Even as this question has now been referred to a nine-judge bench, the government has taken the opposite position in the Whatsapp case: Arguing that personal data, and consequently privacy, is an extension of life and personal liberty guaranteed under Article 21 of the Constitution. This is but one in a series of paradoxes that have punctuated the government’s positions.
In 2011, when the Ministry of Law and Justice referred the question of the continuing operation of the Aadhaar project without a law, both the then Attorney-General Goolam Vahanvati and an advisor in the department had stated in their opinion that the right to privacy is a fundamental right under Article 21. This position was repeated in the government’s counter-affidavits filed in the Aadhaar petitions before the Supreme Court between 2012 and 2014. In 2015, the central government began to argue against a fundamental right to privacy. Around the same time, its arguments in the criminal defamation case were grounded on the fundamental right to privacy. There, it succeeded in its attempt to save Section 499 of the IPC that provided for defamation as a criminal offence from being struck down as being in violation of the right to free speech.
In Aadhaar, the government’s tendency to take self-contradicting positions is not limited to the right to privacy.

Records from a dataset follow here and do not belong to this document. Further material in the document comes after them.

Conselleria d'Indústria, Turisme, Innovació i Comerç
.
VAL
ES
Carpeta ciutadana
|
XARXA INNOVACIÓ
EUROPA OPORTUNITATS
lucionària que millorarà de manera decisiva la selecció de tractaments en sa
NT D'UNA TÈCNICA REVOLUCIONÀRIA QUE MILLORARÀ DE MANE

First, it has argued for Aadhaar as a project of inclusion on the one hand, even as, on the other hand, all the statistics claimed in support of the project seek to prove exclusion or “savings”. Second, it has argued that the Aadhaar project has given millions of Indians an identity and made them visible to the state even as it defends its porous verification procedures saying that only 0.03 per cent of the enrollees were without prior identity documents.

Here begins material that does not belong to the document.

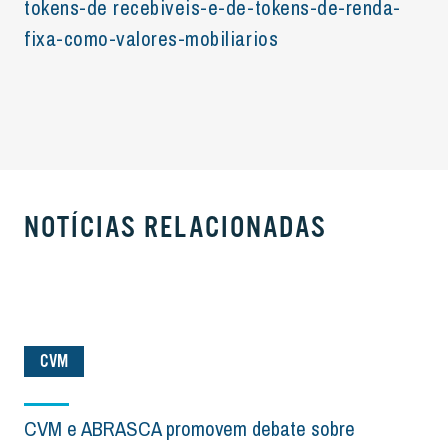
tokens-de recebiveis-e-de-tokens-de-renda-
fixa-como-valores-mobiliarios
NOTÍCIAS RELACIONADAS
CVM
CVM e ABRASCA promovem debate sobre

Third, following many incidents of “data leaks” in which government websites were shown to be leaking personal information, including Aadhaar numbers of people, the UIDAI is reported to have played down the dangers of such leaks. However, the Act prescribes a punishment of imprisonment up to three years for such supposedly innocuous disclosure. Fourth, it has been argued that basic demographic and biometric data collected by private enrolment agencies is not so sensitive as to have any personal security implications. At the same time, UIDAI had been turning down RTI requests on the sanctity of UIDAI data on a legal exemption that relates to the sovereignty and integrity of India and national security. Fifth, there has been a tacit acknowledgement of the danger of storing one’s religion in a database such as Aadhaar’s when the Act included a specific prohibition on that. However, the law sanctions the storage of one’s name and fathers’ name which together can be used determine religion with near certainty.
This enumeration is by no means exhaustive. Some of these inconsistencies are subtle, but others like the government’s position on the fundamental right to privacy are less so. Even on pure questions of law, one hopes that dispassionate and consistent reason, rather than convenience in the context of a specific case determines its positions before the court. More so when citizens’ fundamental rights are involved.